Restate the whole of the data verbatim, omitting nothing.

[DATA EXCERPTS]

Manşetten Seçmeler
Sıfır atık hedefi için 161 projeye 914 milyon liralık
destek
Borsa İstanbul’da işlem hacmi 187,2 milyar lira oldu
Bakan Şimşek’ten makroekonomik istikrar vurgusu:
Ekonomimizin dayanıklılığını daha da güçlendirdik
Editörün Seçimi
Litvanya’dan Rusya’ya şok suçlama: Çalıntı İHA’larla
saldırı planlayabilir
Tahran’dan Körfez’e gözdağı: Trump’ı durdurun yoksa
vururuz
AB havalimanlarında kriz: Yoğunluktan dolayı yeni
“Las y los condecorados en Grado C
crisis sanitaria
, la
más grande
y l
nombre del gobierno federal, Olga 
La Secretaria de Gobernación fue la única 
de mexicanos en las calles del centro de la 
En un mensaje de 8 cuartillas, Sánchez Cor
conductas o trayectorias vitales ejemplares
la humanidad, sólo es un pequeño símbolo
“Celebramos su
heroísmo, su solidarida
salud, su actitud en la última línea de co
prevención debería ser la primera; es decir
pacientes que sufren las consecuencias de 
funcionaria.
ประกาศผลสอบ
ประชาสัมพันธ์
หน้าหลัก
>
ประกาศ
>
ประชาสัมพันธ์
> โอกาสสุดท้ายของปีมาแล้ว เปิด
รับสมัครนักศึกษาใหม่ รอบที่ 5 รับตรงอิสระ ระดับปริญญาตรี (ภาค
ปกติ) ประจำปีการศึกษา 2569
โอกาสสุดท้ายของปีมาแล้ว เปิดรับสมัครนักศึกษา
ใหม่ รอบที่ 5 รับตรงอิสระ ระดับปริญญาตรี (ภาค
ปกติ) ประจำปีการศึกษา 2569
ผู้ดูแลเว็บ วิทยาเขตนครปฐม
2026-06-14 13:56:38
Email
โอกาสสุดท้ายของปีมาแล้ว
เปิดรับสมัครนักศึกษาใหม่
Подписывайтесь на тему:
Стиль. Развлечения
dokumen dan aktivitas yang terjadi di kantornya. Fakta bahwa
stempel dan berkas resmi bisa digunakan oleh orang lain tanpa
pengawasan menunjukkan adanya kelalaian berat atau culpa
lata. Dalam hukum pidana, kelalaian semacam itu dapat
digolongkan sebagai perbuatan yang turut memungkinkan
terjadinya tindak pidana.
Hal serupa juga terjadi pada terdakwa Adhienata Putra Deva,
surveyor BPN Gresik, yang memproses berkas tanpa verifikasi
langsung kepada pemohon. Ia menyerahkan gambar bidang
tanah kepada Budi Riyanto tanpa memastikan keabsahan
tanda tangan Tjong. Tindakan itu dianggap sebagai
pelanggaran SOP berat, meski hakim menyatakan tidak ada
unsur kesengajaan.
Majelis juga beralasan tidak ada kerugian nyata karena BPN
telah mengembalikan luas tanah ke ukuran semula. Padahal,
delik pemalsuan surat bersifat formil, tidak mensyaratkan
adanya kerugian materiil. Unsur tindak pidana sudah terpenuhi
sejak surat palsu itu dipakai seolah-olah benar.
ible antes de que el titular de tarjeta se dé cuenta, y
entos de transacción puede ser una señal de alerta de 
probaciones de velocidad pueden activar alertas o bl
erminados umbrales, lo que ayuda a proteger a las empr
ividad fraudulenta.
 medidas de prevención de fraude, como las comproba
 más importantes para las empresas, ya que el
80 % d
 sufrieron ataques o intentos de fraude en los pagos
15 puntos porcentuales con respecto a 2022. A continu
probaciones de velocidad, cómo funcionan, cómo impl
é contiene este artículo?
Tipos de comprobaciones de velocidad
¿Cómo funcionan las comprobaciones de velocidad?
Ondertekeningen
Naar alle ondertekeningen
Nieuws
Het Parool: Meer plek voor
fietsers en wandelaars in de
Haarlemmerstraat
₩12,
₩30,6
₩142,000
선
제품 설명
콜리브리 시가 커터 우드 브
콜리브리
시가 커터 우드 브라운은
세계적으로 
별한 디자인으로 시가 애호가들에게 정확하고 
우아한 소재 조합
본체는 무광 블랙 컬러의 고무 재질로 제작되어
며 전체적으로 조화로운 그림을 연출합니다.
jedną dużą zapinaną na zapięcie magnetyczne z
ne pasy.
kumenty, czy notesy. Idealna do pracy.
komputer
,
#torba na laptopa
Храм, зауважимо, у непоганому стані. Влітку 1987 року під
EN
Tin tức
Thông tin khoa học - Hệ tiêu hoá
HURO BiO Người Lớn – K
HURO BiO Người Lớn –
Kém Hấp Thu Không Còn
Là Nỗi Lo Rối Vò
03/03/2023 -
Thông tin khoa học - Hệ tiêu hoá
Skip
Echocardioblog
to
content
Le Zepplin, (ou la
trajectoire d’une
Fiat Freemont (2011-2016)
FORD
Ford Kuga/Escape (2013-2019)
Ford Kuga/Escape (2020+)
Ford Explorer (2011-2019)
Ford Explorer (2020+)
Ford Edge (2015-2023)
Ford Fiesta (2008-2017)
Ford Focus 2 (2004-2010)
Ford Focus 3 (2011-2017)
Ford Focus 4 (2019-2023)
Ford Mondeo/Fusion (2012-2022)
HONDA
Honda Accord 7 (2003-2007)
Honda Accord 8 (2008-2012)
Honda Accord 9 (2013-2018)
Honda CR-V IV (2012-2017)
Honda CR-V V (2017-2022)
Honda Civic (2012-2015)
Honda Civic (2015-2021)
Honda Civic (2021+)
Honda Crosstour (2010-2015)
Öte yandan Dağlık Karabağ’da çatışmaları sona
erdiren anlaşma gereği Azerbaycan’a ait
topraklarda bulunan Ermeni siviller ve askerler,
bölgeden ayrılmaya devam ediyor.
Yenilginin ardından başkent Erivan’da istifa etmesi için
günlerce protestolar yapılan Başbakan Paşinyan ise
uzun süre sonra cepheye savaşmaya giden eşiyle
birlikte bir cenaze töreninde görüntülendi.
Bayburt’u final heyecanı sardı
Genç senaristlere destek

[/DATA EXCERPTS]

- RESPONSE TO THE EXERCISE -
Manşetten Seçmeler
Sıfır atık hedefi için 161 projeye 914 milyon liralık
destek
Borsa İstanbul’da işlem hacmi 187,2 milyar lira oldu
Bakan Şimşek’ten makroekonomik istikrar vurgusu:
Ekonomimizin dayanıklılığını daha da güçlendirdik
Editörün Seçimi
Litvanya’dan Rusya’ya şok suçlama: Çalıntı İHA’larla
saldırı planlayabilir
Tahran’dan Körfez’e gözdağı: Trump’ı durdurun yoksa
vururuz
AB havalimanlarında kriz: Yoğunluktan dolayı yeni
“Las y los condecorados en Grado C
crisis sanitaria
, la
más grande
y l
nombre del gobierno federal, Olga 
La Secretaria de Gobernación fue la única 
de mexicanos en las calles del centro de la 
En un mensaje de 8 cuartillas, Sánchez Cor
conductas o trayectorias vitales ejemplares
la humanidad, sólo es un pequeño símbolo
“Celebramos su
heroísmo, su solidarida
salud, su actitud en la última línea de co
prevención debería ser la primera; es decir
pacientes que sufren las consecuencias de 
funcionaria.
ประกาศผลสอบ
ประชาสัมพันธ์
หน้าหลัก
>
ประกาศ
>
ประชาสัมพันธ์
> โอกาสสุดท้ายของปีมาแล้ว เปิด
รับสมัครนักศึกษาใหม่ รอบที่ 5 รับตรงอิสระ ระดับปริญญาตรี (ภาค
ปกติ) ประจำปีการศึกษา 2569
โอกาสสุดท้ายของปีมาแล้ว เปิดรับสมัครนักศึกษา
ใหม่ รอบที่ 5 รับตรงอิสระ ระดับปริญญาตรี (ภาค
ปกติ) ประจำปีการศึกษา 2569
ผู้ดูแลเว็บ วิทยาเขตนครปฐม
2026-06-14 13:56:38
Email
โอกาสสุดท้ายของปีมาแล้ว
เปิดรับสมัครนักศึกษาใหม่
Подписывайтесь на тему:
Стиль. Развлечения
dokumen dan aktivitas yang terjadi di kantornya. Fakta bahwa
stempel dan berkas resmi bisa digunakan oleh orang lain tanpa
pengawasan menunjukkan adanya kelalaian berat atau culpa
lata. Dalam hukum pidana, kelalaian semacam itu dapat
digolongkan sebagai perbuatan yang turut memungkinkan
terjadinya tindak pidana.
Hal serupa juga terjadi pada terdakwa Adhienata Putra Deva,
surveyor BPN Gresik, yang memproses berkas tanpa verifikasi
langsung kepada pemohon. Ia menyerahkan gambar bidang
tanah kepada Budi Riyanto tanpa memastikan keabsahan
tanda tangan Tjong. Tindakan itu dianggap sebagai
pelanggaran SOP berat, meski hakim menyatakan tidak ada
unsur kesengajaan.
Majelis juga beralasan tidak ada kerugian nyata karena BPN
telah mengembalikan luas tanah ke ukuran semula. Padahal,
delik pemalsuan surat bersifat formil, tidak mensyaratkan
adanya kerugian materiil. Unsur tindak pidana sudah terpenuhi
sejak surat palsu itu dipakai seolah-olah benar.
ible antes de que el titular de tarjeta se dé cuenta, y
entos de transacción puede ser una señal de alerta de 
probaciones de velocidad pueden activar alertas o bl
erminados umbrales, lo que ayuda a proteger a las empr
ividad fraudulenta.
 medidas de prevención de fraude, como las comproba
 más importantes para las empresas, ya que el
80 % d
 sufrieron ataques o intentos de fraude en los pagos
15 puntos porcentuales con respecto a 2022. A continu
probaciones de velocidad, cómo funcionan, cómo impl
é contiene este artículo?
Tipos de comprobaciones de velocidad
¿Cómo funcionan las comprobaciones de velocidad?
Ondertekeningen
Naar alle ondertekeningen
Nieuws
Het Parool: Meer plek voor
fietsers en wandelaars in de
Haarlemmerstraat
₩12,
₩30,6
₩142,000
선
제품 설명
콜리브리 시가 커터 우드 브
콜리브리
시가 커터 우드 브라운은
세계적으로 
별한 디자인으로 시가 애호가들에게 정확하고 
우아한 소재 조합
본체는 무광 블랙 컬러의 고무 재질로 제작되어
며 전체적으로 조화로운 그림을 연출합니다.
jedną dużą zapinaną na zapięcie magnetyczne z
ne pasy.
kumenty, czy notesy. Idealna do pracy.
komputer
,
#torba na laptopa
Храм, зауважимо, у непоганому стані. Влітку 1987 року під
EN
Tin tức
Thông tin khoa học - Hệ tiêu hoá
HURO BiO Người Lớn – K
HURO BiO Người Lớn –
Kém Hấp Thu Không Còn
Là Nỗi Lo Rối Vò
03/03/2023 -
Thông tin khoa học - Hệ tiêu hoá
Skip
Echocardioblog
to
content
Le Zepplin, (ou la
trajectoire d’une
Fiat Freemont (2011-2016)
FORD
Ford Kuga/Escape (2013-2019)
Ford Kuga/Escape (2020+)
Ford Explorer (2011-2019)
Ford Explorer (2020+)
Ford Edge (2015-2023)
Ford Fiesta (2008-2017)
Ford Focus 2 (2004-2010)
Ford Focus 3 (2011-2017)
Ford Focus 4 (2019-2023)
Ford Mondeo/Fusion (2012-2022)
HONDA
Honda Accord 7 (2003-2007)
Honda Accord 8 (2008-2012)
Honda Accord 9 (2013-2018)
Honda CR-V IV (2012-2017)
Honda CR-V V (2017-2022)
Honda Civic (2012-2015)
Honda Civic (2015-2021)
Honda Civic (2021+)
Honda Crosstour (2010-2015)
Öte yandan Dağlık Karabağ’da çatışmaları sona
erdiren anlaşma gereği Azerbaycan’a ait
topraklarda bulunan Ermeni siviller ve askerler,
bölgeden ayrılmaya devam ediyor.
Yenilginin ardından başkent Erivan’da istifa etmesi için
günlerce protestolar yapılan Başbakan Paşinyan ise
uzun süre sonra cepheye savaşmaya giden eşiyle
birlikte bir cenaze töreninde görüntülendi.
Bayburt’u final heyecanı sardı
Genç senaristlere destek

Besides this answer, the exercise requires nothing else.